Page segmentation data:
· · · · ·

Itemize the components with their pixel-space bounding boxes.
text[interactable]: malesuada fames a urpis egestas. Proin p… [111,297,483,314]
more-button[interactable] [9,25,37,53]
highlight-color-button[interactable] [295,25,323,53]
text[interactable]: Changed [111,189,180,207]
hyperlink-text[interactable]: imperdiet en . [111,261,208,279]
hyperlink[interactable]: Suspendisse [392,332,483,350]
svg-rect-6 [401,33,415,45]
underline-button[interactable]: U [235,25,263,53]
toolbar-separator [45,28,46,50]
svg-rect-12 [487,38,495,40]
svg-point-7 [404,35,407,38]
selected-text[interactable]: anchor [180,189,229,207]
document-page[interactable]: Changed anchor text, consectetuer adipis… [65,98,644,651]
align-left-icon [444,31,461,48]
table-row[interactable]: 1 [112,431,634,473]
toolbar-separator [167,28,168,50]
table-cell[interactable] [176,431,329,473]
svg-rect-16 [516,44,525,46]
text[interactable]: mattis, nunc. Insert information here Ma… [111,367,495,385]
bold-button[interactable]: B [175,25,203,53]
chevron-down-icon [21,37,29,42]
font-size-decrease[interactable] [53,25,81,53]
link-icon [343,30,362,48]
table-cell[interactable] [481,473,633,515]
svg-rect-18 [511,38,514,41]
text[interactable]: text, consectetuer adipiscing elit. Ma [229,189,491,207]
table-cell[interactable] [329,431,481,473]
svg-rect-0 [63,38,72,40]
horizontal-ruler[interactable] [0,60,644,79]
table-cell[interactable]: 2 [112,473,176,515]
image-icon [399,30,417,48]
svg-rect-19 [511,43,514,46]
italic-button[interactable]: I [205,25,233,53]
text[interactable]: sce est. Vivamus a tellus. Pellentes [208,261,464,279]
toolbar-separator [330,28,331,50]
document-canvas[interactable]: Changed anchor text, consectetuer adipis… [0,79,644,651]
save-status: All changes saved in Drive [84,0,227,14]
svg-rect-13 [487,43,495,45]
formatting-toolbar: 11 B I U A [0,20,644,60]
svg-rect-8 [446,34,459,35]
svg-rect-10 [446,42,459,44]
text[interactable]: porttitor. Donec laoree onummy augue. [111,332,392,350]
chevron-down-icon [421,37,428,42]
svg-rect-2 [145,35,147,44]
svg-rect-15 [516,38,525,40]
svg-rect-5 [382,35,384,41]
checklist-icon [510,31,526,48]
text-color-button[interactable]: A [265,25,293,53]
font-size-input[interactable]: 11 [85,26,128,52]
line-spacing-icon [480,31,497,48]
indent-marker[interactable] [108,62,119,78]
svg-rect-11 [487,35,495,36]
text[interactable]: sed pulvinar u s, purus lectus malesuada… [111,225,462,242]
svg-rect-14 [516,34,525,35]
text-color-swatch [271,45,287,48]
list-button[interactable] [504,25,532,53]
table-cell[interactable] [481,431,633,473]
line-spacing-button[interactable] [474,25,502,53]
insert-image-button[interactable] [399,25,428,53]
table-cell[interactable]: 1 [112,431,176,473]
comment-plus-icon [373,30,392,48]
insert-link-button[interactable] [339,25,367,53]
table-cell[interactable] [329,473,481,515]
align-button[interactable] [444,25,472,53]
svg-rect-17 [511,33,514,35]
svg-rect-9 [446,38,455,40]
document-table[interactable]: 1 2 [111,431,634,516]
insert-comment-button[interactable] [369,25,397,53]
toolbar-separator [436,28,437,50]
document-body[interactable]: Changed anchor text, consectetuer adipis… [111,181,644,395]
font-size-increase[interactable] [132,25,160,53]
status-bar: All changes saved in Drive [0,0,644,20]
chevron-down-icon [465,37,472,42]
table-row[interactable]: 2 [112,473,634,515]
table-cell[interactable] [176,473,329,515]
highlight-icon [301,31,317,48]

· · · · ·

Action item: Retype the records above in full. Every word should match.

Your solution:
Itemize the components with their pixel-space bounding boxes.
text[interactable]: malesuada fames a urpis egestas. Proin p… [111,297,483,314]
more-button[interactable] [9,25,37,53]
highlight-color-button[interactable] [295,25,323,53]
text[interactable]: Changed [111,189,180,207]
hyperlink-text[interactable]: imperdiet en . [111,261,208,279]
hyperlink[interactable]: Suspendisse [392,332,483,350]
svg-rect-6 [401,33,415,45]
underline-button[interactable]: U [235,25,263,53]
toolbar-separator [45,28,46,50]
svg-rect-12 [487,38,495,40]
svg-point-7 [404,35,407,38]
selected-text[interactable]: anchor [180,189,229,207]
document-page[interactable]: Changed anchor text, consectetuer adipis… [65,98,644,651]
align-left-icon [444,31,461,48]
table-row[interactable]: 1 [112,431,634,473]
toolbar-separator [167,28,168,50]
table-cell[interactable] [176,431,329,473]
svg-rect-16 [516,44,525,46]
text[interactable]: mattis, nunc. Insert information here Ma… [111,367,495,385]
bold-button[interactable]: B [175,25,203,53]
chevron-down-icon [21,37,29,42]
font-size-decrease[interactable] [53,25,81,53]
link-icon [343,30,362,48]
table-cell[interactable] [481,473,633,515]
svg-rect-18 [511,38,514,41]
text[interactable]: text, consectetuer adipiscing elit. Ma [229,189,491,207]
table-cell[interactable] [329,431,481,473]
svg-rect-0 [63,38,72,40]
horizontal-ruler[interactable] [0,60,644,79]
table-cell[interactable]: 2 [112,473,176,515]
image-icon [399,30,417,48]
svg-rect-19 [511,43,514,46]
italic-button[interactable]: I [205,25,233,53]
text[interactable]: sce est. Vivamus a tellus. Pellentes [208,261,464,279]
toolbar-separator [330,28,331,50]
document-canvas[interactable]: Changed anchor text, consectetuer adipis… [0,79,644,651]
save-status: All changes saved in Drive [84,0,227,14]
svg-rect-13 [487,43,495,45]
formatting-toolbar: 11 B I U A [0,20,644,60]
svg-rect-8 [446,34,459,35]
svg-rect-10 [446,42,459,44]
text[interactable]: porttitor. Donec laoree onummy augue. [111,332,392,350]
chevron-down-icon [421,37,428,42]
svg-rect-2 [145,35,147,44]
svg-rect-15 [516,38,525,40]
svg-rect-5 [382,35,384,41]
checklist-icon [510,31,526,48]
text-color-button[interactable]: A [265,25,293,53]
font-size-input[interactable]: 11 [85,26,128,52]
line-spacing-icon [480,31,497,48]
indent-marker[interactable] [108,62,119,78]
svg-rect-11 [487,35,495,36]
text[interactable]: sed pulvinar u s, purus lectus malesuada… [111,225,462,242]
svg-rect-14 [516,34,525,35]
text-color-swatch [271,45,287,48]
list-button[interactable] [504,25,532,53]
table-cell[interactable] [481,431,633,473]
line-spacing-button[interactable] [474,25,502,53]
insert-image-button[interactable] [399,25,428,53]
table-cell[interactable]: 1 [112,431,176,473]
comment-plus-icon [373,30,392,48]
insert-link-button[interactable] [339,25,367,53]
table-cell[interactable] [329,473,481,515]
align-button[interactable] [444,25,472,53]
svg-rect-17 [511,33,514,35]
svg-rect-9 [446,38,455,40]
document-table[interactable]: 1 2 [111,431,634,516]
insert-comment-button[interactable] [369,25,397,53]
toolbar-separator [436,28,437,50]
document-body[interactable]: Changed anchor text, consectetuer adipis… [111,181,644,395]
font-size-increase[interactable] [132,25,160,53]
status-bar: All changes saved in Drive [0,0,644,20]
chevron-down-icon [465,37,472,42]
table-row[interactable]: 2 [112,473,634,515]
table-cell[interactable] [176,473,329,515]
highlight-icon [301,31,317,48]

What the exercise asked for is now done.